As in the draft guidance, the Final NF Guidance recommends that NFs conduct a reasonable and prudent background investigation and reference check before hiring those employees who have access to patients or their possessions, or who have discretionary authority to make decisions that may involve compliance with the law. The Final NF Guidance adds a new recommendation that, because many of the services provided in nursing facilities are furnished under arrangement with non-employee personnel, including registry and personnel agency staff, the NF also should require these individuals to be subject to the same scrutiny by their agency prior to placement in the facility. We would, therefore, recommend that nursing homes include a clause in their contracts with staffing agencies that the agency warrants that their employees have not been convicted of criminal offenses or excluded from federal or state health programs.

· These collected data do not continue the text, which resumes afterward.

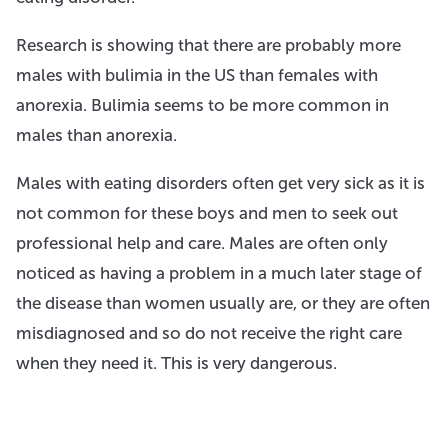
Research is showing that there are probably more
males with bulimia in the US than females with
anorexia. Bulimia seems to be more common in
males than anorexia.
Males with eating disorders often get very sick as it is
not common for these boys and men to seek out
professional help and care. Males are often only
noticed as having a problem in a much later stage of
the disease than women usually are, or they are often
misdiagnosed and so do not receive the right care
when they need it. This is very dangerous.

The OIG continues to assert that NFs also should seriously consider whether to employ individuals who have been convicted of crimes of neglect, violence, theft or dishonesty, or financial misconduct; the OIG now has added convictions for other offenses related to the particular job.

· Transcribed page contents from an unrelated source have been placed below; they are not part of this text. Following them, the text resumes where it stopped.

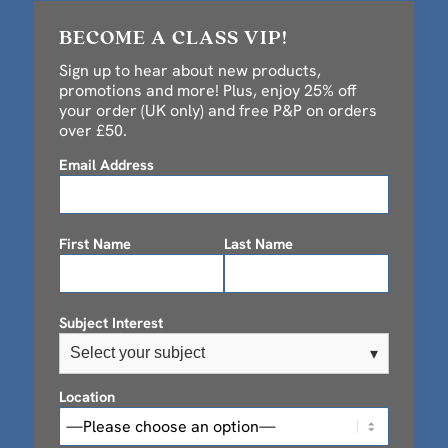
BECOME A CLASS VIP!
Sign up to hear about new products,
promotions and more! Plus, enjoy 25% off
your order (UK only) and free P&P on orders
over £50.
Email Address
First Name
Last Name
Subject Interest
Select your subject
▾
Location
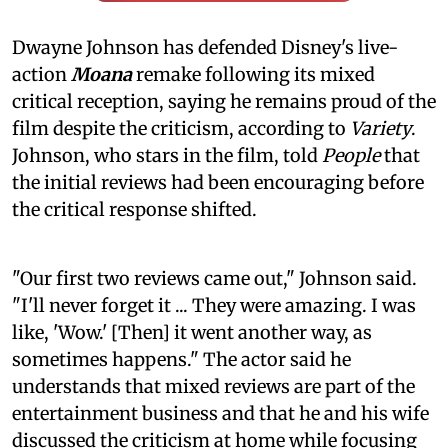
Dwayne Johnson has defended Disney's live-
action
Moana
remake following its mixed
critical reception, saying he remains proud of the
film despite the criticism, according to
Variety
.
Johnson, who stars in the film, told
People
that
the initial reviews had been encouraging before
the critical response shifted.
"Our first two reviews came out," Johnson said.
"I'll never forget it ... They were amazing. I was
like, 'Wow.' [Then] it went another way, as
sometimes happens." The actor said he
understands that mixed reviews are part of the
entertainment business and that he and his wife
discussed the criticism at home while focusing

Like the draft version, the Final NF Guidance lists a number of measures related to employee screening that should be incorporated into the compliance program’s policies and procedures. The OIG now clarifies that employees can certify on the employment application that they have not been convicted for a relevant offense or excluded. The new version also provides that NFs should check the OIG’s List of Excluded Individuals/Entities and the GSA’s list of debarred contractors to verify that employees are not excluded, but it does not require facilities to check other "available public sources." The OIG also adds recommendations that NFs:

          • Require temporary employment agencies to ensure that temporary staff assigned to the facility have undergone background checks that verify that they have not been convicted of an offense that would preclude employment in the facility (as noted above); and
          • Require current employees to report to the NF if, subsequent to their employment, they are convicted of an offense that would preclude employment in a NF or are excluded from participation in any federal health care program.

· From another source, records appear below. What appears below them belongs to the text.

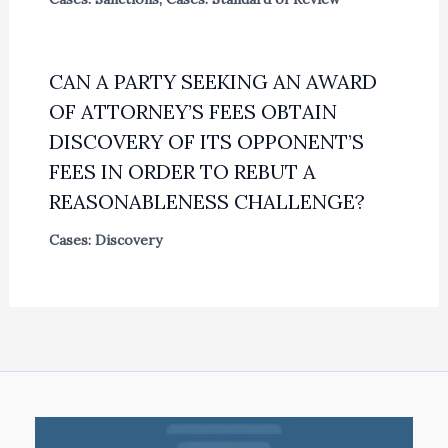
CAN A PARTY SEEKING AN AWARD
OF ATTORNEY’S FEES OBTAIN
DISCOVERY OF ITS OPPONENT’S
FEES IN ORDER TO REBUT A
REASONABLENESS CHALLENGE?
Cases: Discovery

        3.  Creation And Retention Of Records

    The Final NF Guidance, like the draft version, specifies that NFs should provide for the development and implementation of a records system that ensures complete and accurate medical record documentation. The OIG now adds that record retention policies should provide for the complete, accurate, and timely documentation of all nursing and therapy services, including subcontracted services, as well as MDS information. The Final NF Guidance also adds that medical record documentation should support the medical necessity of the services provided as well as the level of service billed.

    In the Final NF Guidance, the OIG has narrowed the types of documents it expects to be covered under the record retention system. Specifically, it has dropped a recommendation that the record system include all records and documentation required by private payors and other governmental institutions. On the other hand, the OIG has added a recommendation that NFs conform document retention and destruction policies to applicable laws.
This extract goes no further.